▶ BRIEF
Copy each line below containing "Torneo".

▶ DATA TO USE
★ ★ ★
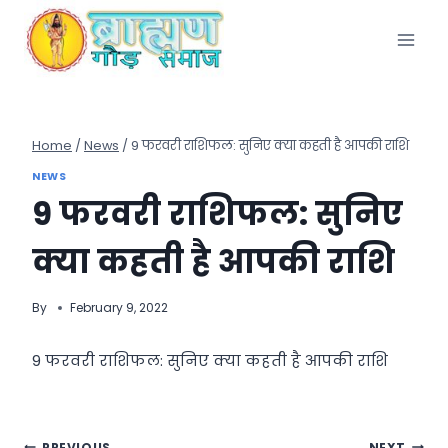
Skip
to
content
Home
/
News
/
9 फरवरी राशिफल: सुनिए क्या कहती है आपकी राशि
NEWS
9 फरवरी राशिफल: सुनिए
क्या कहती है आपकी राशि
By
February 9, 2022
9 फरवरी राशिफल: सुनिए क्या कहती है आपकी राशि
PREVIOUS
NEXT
★ ★ ★
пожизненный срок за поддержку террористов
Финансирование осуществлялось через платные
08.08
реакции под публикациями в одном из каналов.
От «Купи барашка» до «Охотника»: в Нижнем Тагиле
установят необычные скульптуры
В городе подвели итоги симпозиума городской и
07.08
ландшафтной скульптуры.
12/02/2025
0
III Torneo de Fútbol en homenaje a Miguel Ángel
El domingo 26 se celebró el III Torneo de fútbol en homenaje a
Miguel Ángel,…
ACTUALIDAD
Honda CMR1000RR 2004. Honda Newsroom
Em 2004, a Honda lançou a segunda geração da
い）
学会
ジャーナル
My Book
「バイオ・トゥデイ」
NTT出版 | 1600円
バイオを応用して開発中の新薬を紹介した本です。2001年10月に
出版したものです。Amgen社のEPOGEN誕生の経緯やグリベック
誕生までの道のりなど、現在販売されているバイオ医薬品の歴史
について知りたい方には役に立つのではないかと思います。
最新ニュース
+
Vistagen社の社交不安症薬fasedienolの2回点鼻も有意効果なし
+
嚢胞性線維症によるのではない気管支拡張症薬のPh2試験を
★ ★ ★
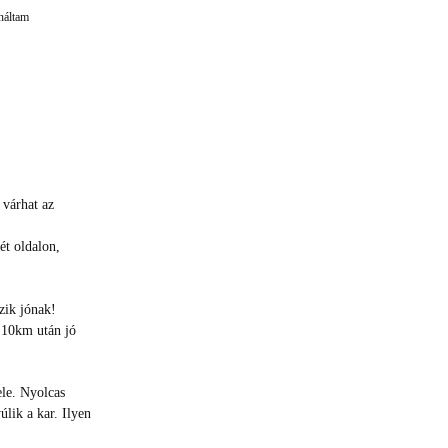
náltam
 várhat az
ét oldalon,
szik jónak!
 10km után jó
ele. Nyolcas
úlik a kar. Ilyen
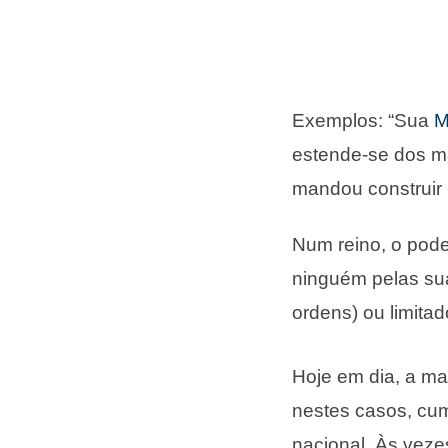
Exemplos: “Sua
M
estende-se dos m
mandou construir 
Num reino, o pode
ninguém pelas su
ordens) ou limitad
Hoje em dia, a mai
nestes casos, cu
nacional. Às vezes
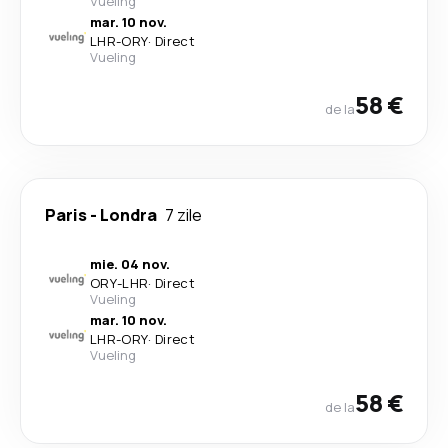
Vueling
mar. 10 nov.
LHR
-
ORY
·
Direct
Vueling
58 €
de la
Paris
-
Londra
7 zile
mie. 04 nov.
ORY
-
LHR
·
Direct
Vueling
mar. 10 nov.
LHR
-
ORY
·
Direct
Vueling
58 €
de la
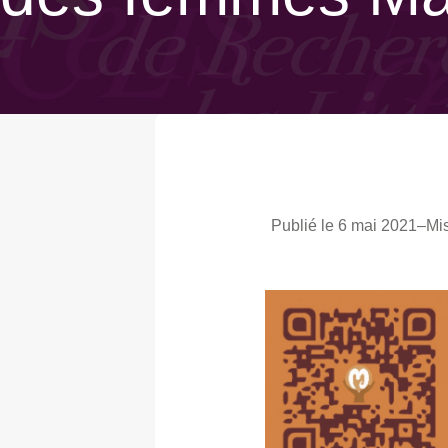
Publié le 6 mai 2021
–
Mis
★ ★ ★
▶ ANSWER TO THE PROBLEM
III Torneo de Fútbol en homenaje a Miguel Ángel
El domingo 26 se celebró el III Torneo de fútbol en homenaje a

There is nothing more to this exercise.